I unfortunately never took a class on photonics but this law of Etendue seems to be very relevant to a project I am not even sure is possible. I am trying to create a lamp that does something like these shadow lamps but with a LED smart bulb
Now I understand that how these work is that the light source is bright and as tiny as possible as to cast these shadows so clearly. If I put this shade on a normal lightbulb it ends up being so blurry you cant see the pattern.
My thought then was to find a combination of a lens with a simple physical filter (pinhole) in order to turn a diffuse light source into a dimmer but focused point light.
I have two main bulbs I could do this with. And I realize that my biggest roadblock is this law. Which in my layman's term is saying that these light sources start as diffuse so you will not be able to make them not diffused.
But this law breaks my intuition. I thought I could focus say the GU10 bulb with a convex lens into roughly a point, put a pinhole right at that point, and functionally get a point light source emanating from that pinhole. That's sorta how cameras work but in reverse anywho right? But this seems to be directly in conflict with the conservation of Etendue. So perhaps I am missing something. Or perhaps the phyiscal filter of a pinhole would "cheat" things my eliminating light rays that aren't going to help create my point light source.
Perhaps making a pinhole through a thicker material is my ticket. Perhaps bouncing that pinhole light on a mirror or two will get the light to behave more in phase?
The problem came when I actually got the bulb and the lens. You can see that there appears to be a fresnel filter on the bulb and although I couldn't picture it you can even get the individual red, green, and blue point lights to sort of focus on a point with the right distance.

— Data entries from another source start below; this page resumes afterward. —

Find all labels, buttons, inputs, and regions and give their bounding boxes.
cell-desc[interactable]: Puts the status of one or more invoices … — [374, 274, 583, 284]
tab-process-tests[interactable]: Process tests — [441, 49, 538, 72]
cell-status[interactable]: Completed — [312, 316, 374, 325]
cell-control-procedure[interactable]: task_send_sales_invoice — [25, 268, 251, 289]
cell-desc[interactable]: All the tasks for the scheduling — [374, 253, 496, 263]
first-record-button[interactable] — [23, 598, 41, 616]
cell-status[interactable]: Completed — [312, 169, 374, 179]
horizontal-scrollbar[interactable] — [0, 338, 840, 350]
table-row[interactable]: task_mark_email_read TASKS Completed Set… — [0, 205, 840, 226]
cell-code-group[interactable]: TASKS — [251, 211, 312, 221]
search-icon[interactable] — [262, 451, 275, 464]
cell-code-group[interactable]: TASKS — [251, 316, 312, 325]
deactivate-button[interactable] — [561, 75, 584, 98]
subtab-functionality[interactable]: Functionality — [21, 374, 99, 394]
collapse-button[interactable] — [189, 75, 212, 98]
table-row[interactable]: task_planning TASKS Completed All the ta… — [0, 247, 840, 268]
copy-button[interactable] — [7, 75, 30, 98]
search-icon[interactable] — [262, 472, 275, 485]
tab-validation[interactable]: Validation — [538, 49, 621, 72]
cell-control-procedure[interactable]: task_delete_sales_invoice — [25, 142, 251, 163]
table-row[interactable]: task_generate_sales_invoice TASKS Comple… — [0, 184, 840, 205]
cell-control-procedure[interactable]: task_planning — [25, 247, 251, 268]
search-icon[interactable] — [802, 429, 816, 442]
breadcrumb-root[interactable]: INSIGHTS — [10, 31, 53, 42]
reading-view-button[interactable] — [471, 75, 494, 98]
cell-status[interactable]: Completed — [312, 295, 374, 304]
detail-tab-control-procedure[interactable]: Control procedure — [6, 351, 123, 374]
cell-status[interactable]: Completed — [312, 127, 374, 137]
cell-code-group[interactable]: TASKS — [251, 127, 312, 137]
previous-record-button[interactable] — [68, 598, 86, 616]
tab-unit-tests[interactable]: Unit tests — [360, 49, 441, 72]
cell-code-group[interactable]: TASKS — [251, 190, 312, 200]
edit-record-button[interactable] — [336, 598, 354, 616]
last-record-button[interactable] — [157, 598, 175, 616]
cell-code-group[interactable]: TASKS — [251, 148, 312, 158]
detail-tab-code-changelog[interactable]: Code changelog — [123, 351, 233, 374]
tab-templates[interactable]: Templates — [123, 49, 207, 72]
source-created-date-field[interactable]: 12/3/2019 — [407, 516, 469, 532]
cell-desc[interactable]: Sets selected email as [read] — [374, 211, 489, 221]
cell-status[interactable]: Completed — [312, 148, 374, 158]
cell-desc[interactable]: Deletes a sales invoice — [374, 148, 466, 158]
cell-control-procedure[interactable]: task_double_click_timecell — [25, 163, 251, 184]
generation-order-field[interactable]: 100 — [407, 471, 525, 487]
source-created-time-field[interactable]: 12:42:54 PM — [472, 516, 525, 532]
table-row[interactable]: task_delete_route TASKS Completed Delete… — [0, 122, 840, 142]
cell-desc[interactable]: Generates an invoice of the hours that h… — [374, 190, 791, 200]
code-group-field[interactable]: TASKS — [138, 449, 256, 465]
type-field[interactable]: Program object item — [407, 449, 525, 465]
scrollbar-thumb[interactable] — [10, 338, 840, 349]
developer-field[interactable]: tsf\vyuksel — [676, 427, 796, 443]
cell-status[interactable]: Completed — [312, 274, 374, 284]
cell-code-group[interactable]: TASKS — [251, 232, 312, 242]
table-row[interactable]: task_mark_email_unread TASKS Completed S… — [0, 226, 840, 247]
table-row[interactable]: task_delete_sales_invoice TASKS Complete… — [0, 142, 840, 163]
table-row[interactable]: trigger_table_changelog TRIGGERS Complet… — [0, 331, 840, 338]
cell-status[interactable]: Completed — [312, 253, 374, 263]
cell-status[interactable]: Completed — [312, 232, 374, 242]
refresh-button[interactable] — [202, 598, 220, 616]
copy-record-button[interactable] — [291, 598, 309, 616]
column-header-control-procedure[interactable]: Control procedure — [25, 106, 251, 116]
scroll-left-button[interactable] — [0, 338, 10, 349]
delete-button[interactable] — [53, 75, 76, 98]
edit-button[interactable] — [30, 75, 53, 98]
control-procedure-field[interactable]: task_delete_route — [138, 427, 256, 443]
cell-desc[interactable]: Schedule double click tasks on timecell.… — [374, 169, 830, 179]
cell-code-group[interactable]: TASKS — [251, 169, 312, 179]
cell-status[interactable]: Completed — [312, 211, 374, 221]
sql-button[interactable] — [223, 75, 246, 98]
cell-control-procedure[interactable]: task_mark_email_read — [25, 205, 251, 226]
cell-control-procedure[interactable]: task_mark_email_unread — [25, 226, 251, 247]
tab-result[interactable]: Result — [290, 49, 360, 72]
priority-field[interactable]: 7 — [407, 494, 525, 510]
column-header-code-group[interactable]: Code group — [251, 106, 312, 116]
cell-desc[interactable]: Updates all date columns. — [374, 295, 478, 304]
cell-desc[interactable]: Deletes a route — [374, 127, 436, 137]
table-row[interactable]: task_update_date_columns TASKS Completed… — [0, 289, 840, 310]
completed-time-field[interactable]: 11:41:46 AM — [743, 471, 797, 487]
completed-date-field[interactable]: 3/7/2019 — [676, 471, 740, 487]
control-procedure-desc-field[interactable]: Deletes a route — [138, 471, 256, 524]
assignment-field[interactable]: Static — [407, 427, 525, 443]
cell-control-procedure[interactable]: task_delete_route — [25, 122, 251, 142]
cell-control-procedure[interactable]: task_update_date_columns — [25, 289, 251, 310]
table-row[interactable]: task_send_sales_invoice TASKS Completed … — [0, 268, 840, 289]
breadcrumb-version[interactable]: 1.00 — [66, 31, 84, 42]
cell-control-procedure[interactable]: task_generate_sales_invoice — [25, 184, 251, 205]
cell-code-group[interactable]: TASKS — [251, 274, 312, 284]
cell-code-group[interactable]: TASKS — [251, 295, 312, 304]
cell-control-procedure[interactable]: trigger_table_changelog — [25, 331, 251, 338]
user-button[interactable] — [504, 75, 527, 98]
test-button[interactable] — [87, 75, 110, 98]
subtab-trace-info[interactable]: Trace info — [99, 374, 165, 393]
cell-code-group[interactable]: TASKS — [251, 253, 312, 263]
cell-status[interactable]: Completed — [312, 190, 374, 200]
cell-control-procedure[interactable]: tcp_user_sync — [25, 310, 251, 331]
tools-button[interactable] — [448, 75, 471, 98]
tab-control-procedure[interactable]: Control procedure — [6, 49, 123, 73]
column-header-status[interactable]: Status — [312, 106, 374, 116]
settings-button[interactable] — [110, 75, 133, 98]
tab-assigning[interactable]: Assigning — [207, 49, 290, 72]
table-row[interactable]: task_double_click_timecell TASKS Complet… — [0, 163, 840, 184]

But even when I put the lens at a distance that points a point at the wall that same point doesnt seem to cast sharp shadows. At least not sharp enough ones that I can say it mimics a point light source.
I realize this could be an engineering question. What I am more asking is: is my basic understanding of Etendue correct? Is getting these bulbs to behave like a point light that will cast sharp shadows at a distance is just impossible?
I think I am missing some fundamental aspect of how light rays work here.